Objective: To assess whether customized versions of the Simplified Acute Physiology Score (SAPS) II and the Mortality Probability Model (MPM) II0 agree on the identity of intensive care unit quality outliers within a multiple-center database.
Design: Retrospective database analysis.
Setting and patients: Patient subset of the Project IMPACT database consisting of 39,617 adult patients admitted to surgical, medical, and mixed surgical-medical intensive care units at 54 hospitals between 1995 and 1999 who met inclusion criteria for SAPS II and MPM II0.

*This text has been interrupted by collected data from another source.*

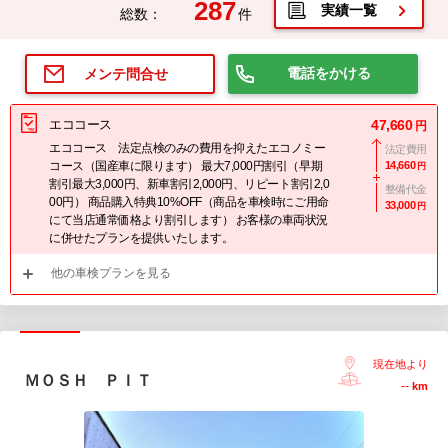
287
実績一覧
総数：
件
電話をかける
メンテ問合せ
エココース
47,660
円
エココース 法定点検のみの費用を抑えたエコノミー
法定費用
コース（国産車に限ります） 最大7,000円割引（早期
14,660
円
割引最大3,000円、新車割引2,000円、リピート割引2,0
整備代金
00円） 商品購入特典10%OFF（商品を車検時にご用命
33,000
円
にて当店通常価格より割引します） お客様の車両状況
に併せたプランを提供いたします。
他の車検プランを見る
現在地より
ＭＯＳＨ ＰＩＴ
--
km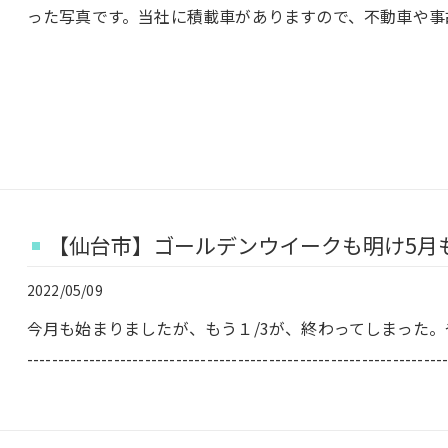
った写真です。当社に積載車がありますので、不動車や事故
【仙台市】ゴールデンウイークも明け5月
2022/05/09
今月も始まりましたが、もう１/3が、終わってしまった。
-------------------------------------------------------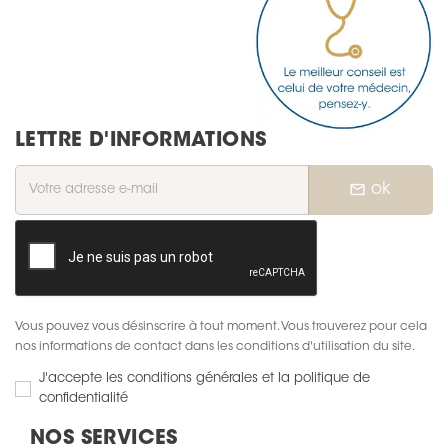
LETTRE D'INFORMATIONS
mail_outline
ok
Vous pouvez vous désinscrire à tout moment. Vous trouverez pour cela
nos informations de contact dans les conditions d'utilisation du site.
J'accepte les conditions générales et la politique de
confidentialité
NOS SERVICES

Interventions: Customized versions of SAPS II and MPM II0 were obtained by fitting new logistic regressions to the data by using the risk score as the independent variable and outcome at hospital discharge as the dependent variable. The data set was divided randomly into a training set and a validation set. Each model was customized by using the training set; model performance was then assessed in the validation set by using the area under the receiver operating characteristic curve and the Hosmer-Lemeshow statistic. The final models were based on the entire data set. The level of agreement between the customized models on the identity of quality outliers was evaluated by using kappa analysis.
Measurements and main results: Both customized models exhibited good discrimination and good calibration in this database. The area under the receiver operating characteristic curve was 0.83 for MPM II0 and 0.872 for SAPS II following model customization. The Hosmer-Lemeshow statistic was 12.3 ( >.14) for MPM II0, and 8.17 (p >.42) for SAPS II, after customization. Kappa analysis showed only fair agreement between the two customized models with regard to the identity of the quality outliers: kappa = 0.44 (95% confidence interval, 0.24, 0.65).
Conclusions: Customization of SAPS II and MPM II0 to the Project IMPACT database resulted in well-calibrated models. Despite this, the models exhibited only a moderate level of agreement in which hospitals were designated as quality outliers. Seventeen of the 54 hospitals were categorized differently depending on which of the two scoring systems was used. Therefore, the rating of quality of care appears, in part, to be a function of the prediction model used.